_Your instructions_
Starting at the line that contains "info.tilburg@prins.nl", quote every line through the end of the entries, word for word, skipping the pictures.
-- Recorded data follows --
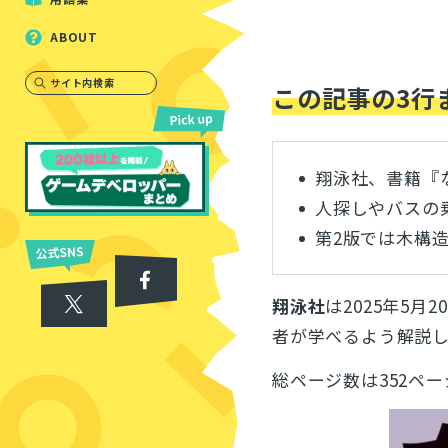
ABOUT
サイト内検索
この記事の3行
翔泳社、書籍『
人探しやバスの
第2版では木構
翔泳社
は2025年5
者が学べるよう解説
総ページ数は352ペー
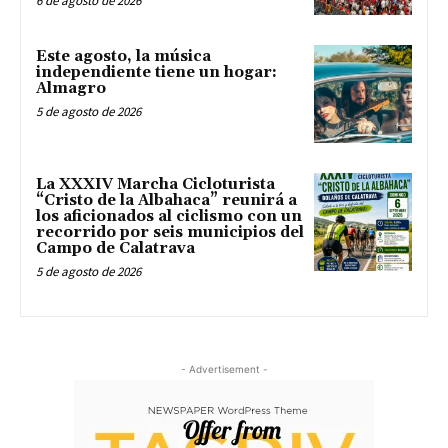
6 de agosto de 2026
Este agosto, la música
independiente tiene un hogar:
Almagro
5 de agosto de 2026
La XXXIV Marcha Cicloturista
“Cristo de la Albahaca” reunirá a
los aficionados al ciclismo con un
recorrido por seis municipios del
Campo de Calatrava
5 de agosto de 2026
- Advertisement -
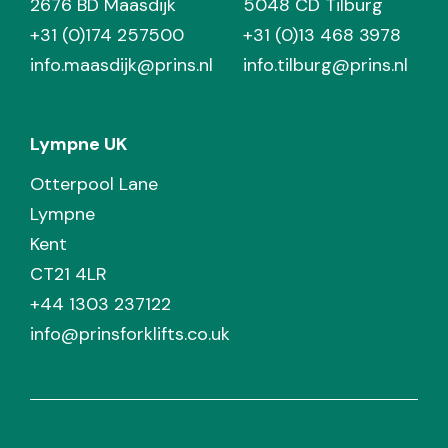
2676 BD Maasdijk
5048 CD Tilburg
+31 (0)174 257500
+31 (0)13 468 3978
info.maasdijk@prins.nl
info.tilburg@prins.nl
Lympne UK
Otterpool Lane
Lympne
Kent
CT21 4LR
+44 1303 237122
info@prinsforklifts.co.uk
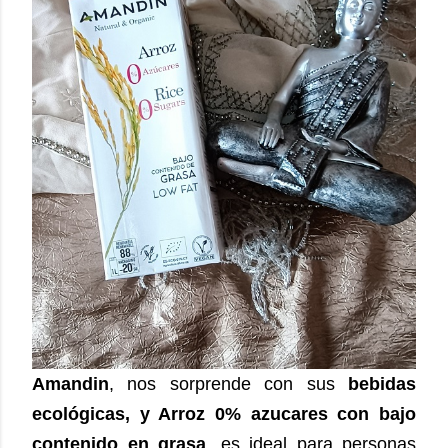
Amandin
, nos sorprende con sus
bebidas
ecológicas, y Arroz 0% azucares con bajo
contenido en grasa
, es ideal para personas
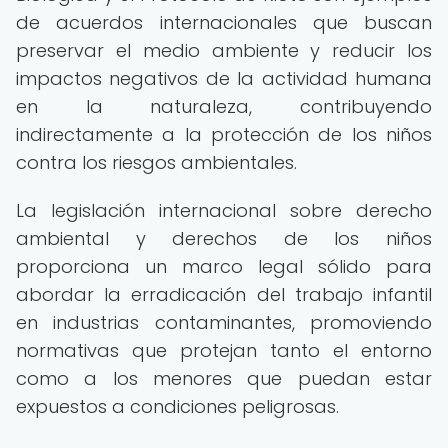
de acuerdos internacionales que buscan
preservar el medio ambiente y reducir los
impactos negativos de la actividad humana
en la naturaleza, contribuyendo
indirectamente a la protección de los niños
contra los riesgos ambientales.
La legislación internacional sobre derecho
ambiental y derechos de los niños
proporciona un marco legal sólido para
abordar la erradicación del trabajo infantil
en industrias contaminantes, promoviendo
normativas que protejan tanto el entorno
como a los menores que puedan estar
expuestos a condiciones peligrosas.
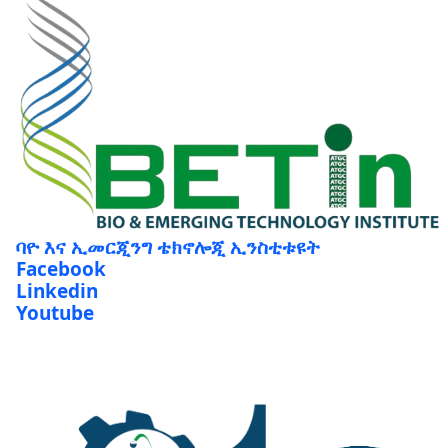
ባዮ እና ኢመርጂንግ ቴክኖሎጂ ኢንስቲቱዩት
Facebook
Linkedin
Youtube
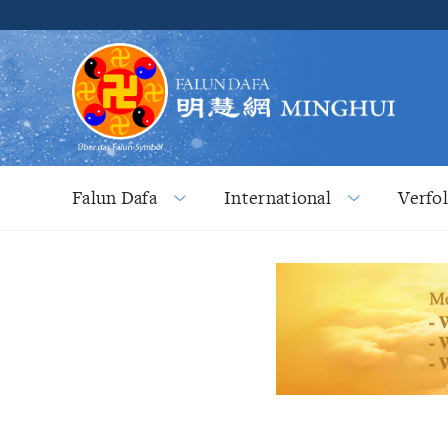
Falun Dafa
International
Verfo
-- Recorded data concluded --
_Problem solution_
info.tilburg@prins.nl
Lympne UK
Otterpool Lane
Lympne
Kent
CT21 4LR
+44 1303 237122
info@prinsforklifts.co.uk
Amandin
, nos sorprende con sus
bebidas
ecológicas, y Arroz 0% azucares con bajo
contenido en grasa
, es ideal para personas
de acuerdos internacionales que buscan
preservar el medio ambiente y reducir los
impactos negativos de la actividad humana
en la naturaleza, contribuyendo
indirectamente a la protección de los niños
contra los riesgos ambientales.
La legislación internacional sobre derecho
ambiental y derechos de los niños
proporciona un marco legal sólido para
abordar la erradicación del trabajo infantil
en industrias contaminantes, promoviendo
normativas que protejan tanto el entorno
como a los menores que puedan estar
expuestos a condiciones peligrosas.
ባዮ እና ኢመርጂንግ ቴክኖሎጂ ኢንስቲቱዩት
Facebook
Linkedin
Youtube
Falun Dafa
International
Verfo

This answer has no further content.